(STUDY MATERIAL begins)

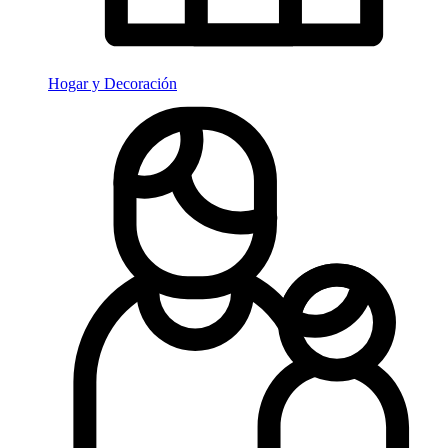
Hogar y Decoración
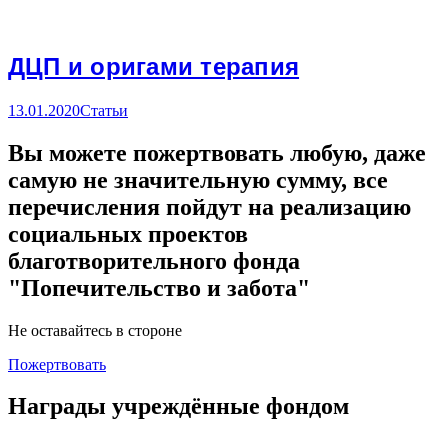
ДЦП и оригами терапия
13.01.2020
Статьи
Вы можете пожертвовать любую, даже
самую не значительную сумму, все
перечисления пойдут на реализацию
социальных проектов
благотворительного фонда
"Попечительство и забота"
Не оставайтесь в стороне
Пожертвовать
Награды учреждённые фондом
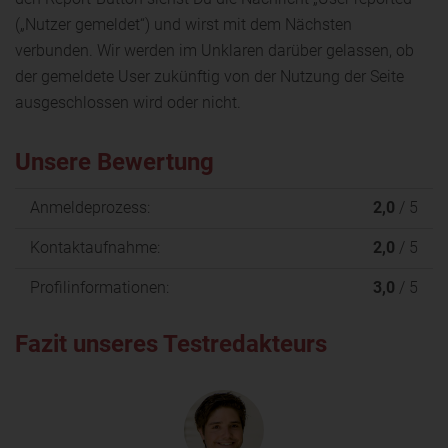
(„Nutzer gemeldet“) und wirst mit dem Nächsten
verbunden. Wir werden im Unklaren darüber gelassen, ob
der gemeldete User zukünftig von der Nutzung der Seite
ausgeschlossen wird oder nicht.
Unsere Bewertung
Anmeldeprozess:
2,0
/ 5
Kontaktaufnahme:
2,0
/ 5
Profilinformationen:
3,0
/ 5
Fazit unseres Testredakteurs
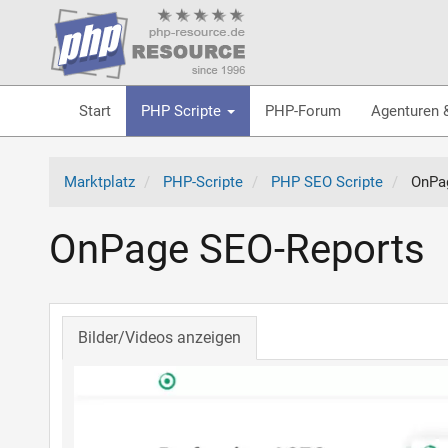
Start
PHP Scripte
PHP-Forum
Agenturen 
Marktplatz
PHP-Scripte
PHP SEO Scripte
OnPa
OnPage SEO-Reports
Bilder/Videos anzeigen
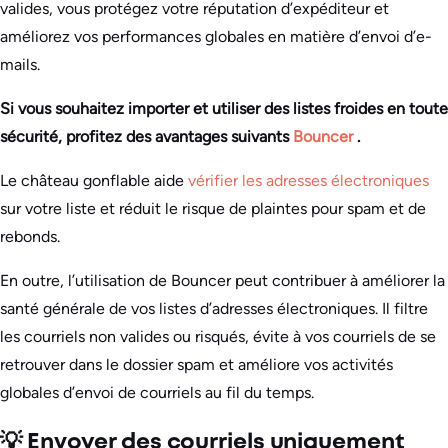
valides, vous protégez votre réputation d’expéditeur et
améliorez vos performances globales en matière d’envoi d’e-
mails.
Si vous souhaitez importer et utiliser des listes froides en toute
sécurité, profitez des avantages suivants
Bouncer
.
Le château gonflable aide
vérifier les adresses électroniques
sur votre liste et réduit le risque de plaintes pour spam et de
rebonds.
En outre, l’utilisation de Bouncer peut contribuer à améliorer la
santé générale de vos listes d’adresses électroniques. Il filtre
les courriels non valides ou risqués, évite à vos courriels de se
retrouver dans le dossier spam et améliore vos activités
globales d’envoi de courriels au fil du temps.
💡 Envoyer des courriels uniquement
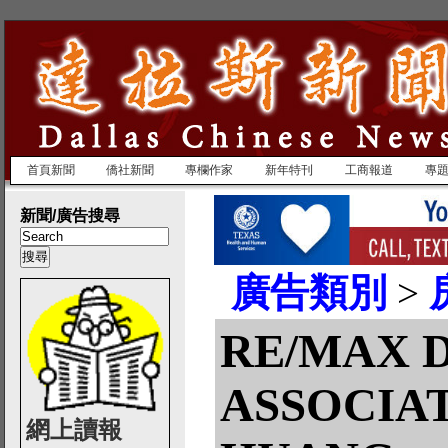
首頁新聞
僑社新聞
專欄作家
新年特刊
工商報道
專
新聞/廣告搜尋
廣告類別
>
RE/MAX 
ASSOCIAT
網上讀報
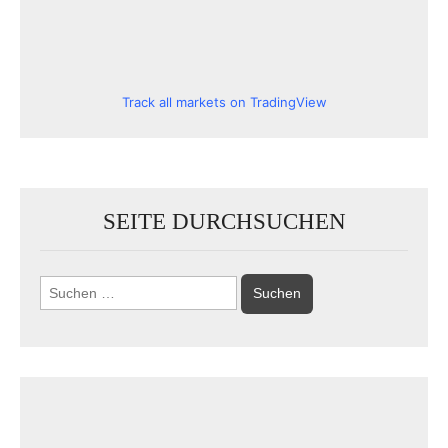
Track all markets on TradingView
SEITE DURCHSUCHEN
Suchen
nach:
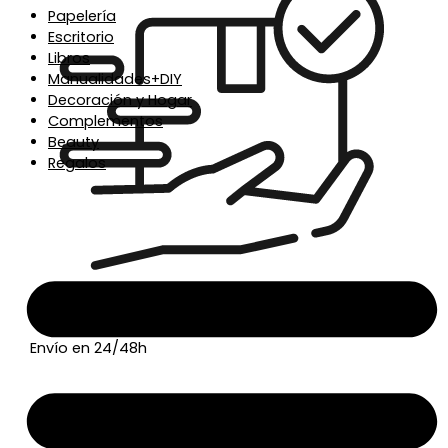
Papelería
Escritorio
Libros
Manualidades+DIY
Decoración y Hogar
Complementos
Beauty
Regalos
Envío en 24/48h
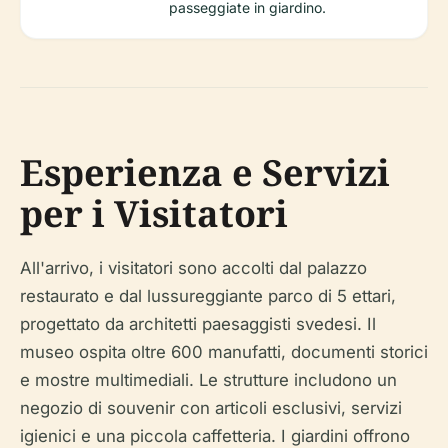
passeggiate in giardino.
Esperienza e Servizi
per i Visitatori
All'arrivo, i visitatori sono accolti dal palazzo
restaurato e dal lussureggiante parco di 5 ettari,
progettato da architetti paesaggisti svedesi. Il
museo ospita oltre 600 manufatti, documenti storici
e mostre multimediali. Le strutture includono un
negozio di souvenir con articoli esclusivi, servizi
igienici e una piccola caffetteria. I giardini offrono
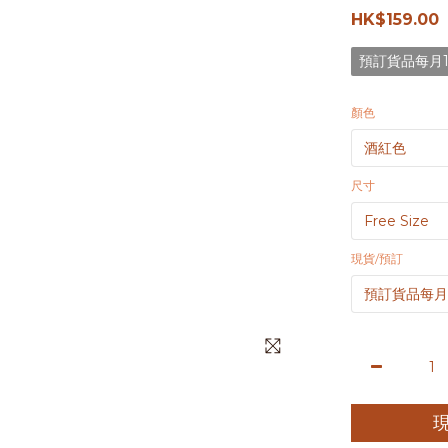
HK$159.00
預訂貨品每月1
顏色
尺寸
現貨/預訂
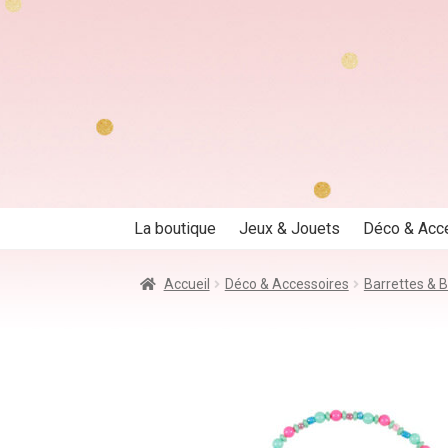
Aller
Aller
à
au
la
contenu
navigation
La boutique
Jeux & Jouets
Déco & Acc
Accueil
Déco & Accessoires
Barrettes & B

(STUDY MATERIAL ends)

- _BRIEF_
For the entries above, return an exact copy that omits the images.

- _SOLUTION TO THIS TASK_
Hogar y Decoración
ДЦП и оригами терапия
13.01.2020
Статьи
Вы можете пожертвовать любую, даже
самую не значительную сумму, все
перечисления пойдут на реализацию
социальных проектов
благотворительного фонда
"Попечительство и забота"
Не оставайтесь в стороне
Пожертвовать
Награды учреждённые фондом
(„Nutzer gemeldet“) und wirst mit dem Nächsten
verbunden. Wir werden im Unklaren darüber gelassen, ob
der gemeldete User zukünftig von der Nutzung der Seite
ausgeschlossen wird oder nicht.
Unsere Bewertung
Anmeldeprozess:
2,0
/ 5
Kontaktaufnahme:
2,0
/ 5
Profilinformationen:
3,0
/ 5
Fazit unseres Testredakteurs
Start
PHP Scripte
PHP-Forum
Agenturen 
Marktplatz
PHP-Scripte
PHP SEO Scripte
OnPa
OnPage SEO-Reports
Bilder/Videos anzeigen
valides, vous protégez votre réputation d’expéditeur et
améliorez vos performances globales en matière d’envoi d’e-
mails.
Si vous souhaitez importer et utiliser des listes froides en toute
sécurité, profitez des avantages suivants
Bouncer
.
Le château gonflable aide
vérifier les adresses électroniques
sur votre liste et réduit le risque de plaintes pour spam et de
rebonds.
En outre, l’utilisation de Bouncer peut contribuer à améliorer la
santé générale de vos listes d’adresses électroniques. Il filtre
les courriels non valides ou risqués, évite à vos courriels de se
retrouver dans le dossier spam et améliore vos activités
globales d’envoi de courriels au fil du temps.
💡 Envoyer des courriels uniquement
首頁新聞
僑社新聞
專欄作家
新年特刊
工商報道
專
新聞/廣告搜尋
廣告類別
>
RE/MAX 
ASSOCIAT
網上讀報
Track all markets on TradingView
SEITE DURCHSUCHEN
Suchen
nach:
Papelería
Escritorio
Libros
Manualidades+DIY
Decoración y Hogar
Complementos
Beauty
Regalos
Envío en 24/48h
passeggiate in giardino.
Esperienza e Servizi
per i Visitatori
All'arrivo, i visitatori sono accolti dal palazzo
restaurato e dal lussureggiante parco di 5 ettari,
progettato da architetti paesaggisti svedesi. Il
museo ospita oltre 600 manufatti, documenti storici
e mostre multimediali. Le strutture includono un
negozio di souvenir con articoli esclusivi, servizi
igienici e una piccola caffetteria. I giardini offrono
HK$159.00
預訂貨品每月1
顏色
尺寸
現貨/預訂
Aller
Aller
à
au
la
contenu
navigation
La boutique
Jeux & Jouets
Déco & Acc
Accueil
Déco & Accessoires
Barrettes & B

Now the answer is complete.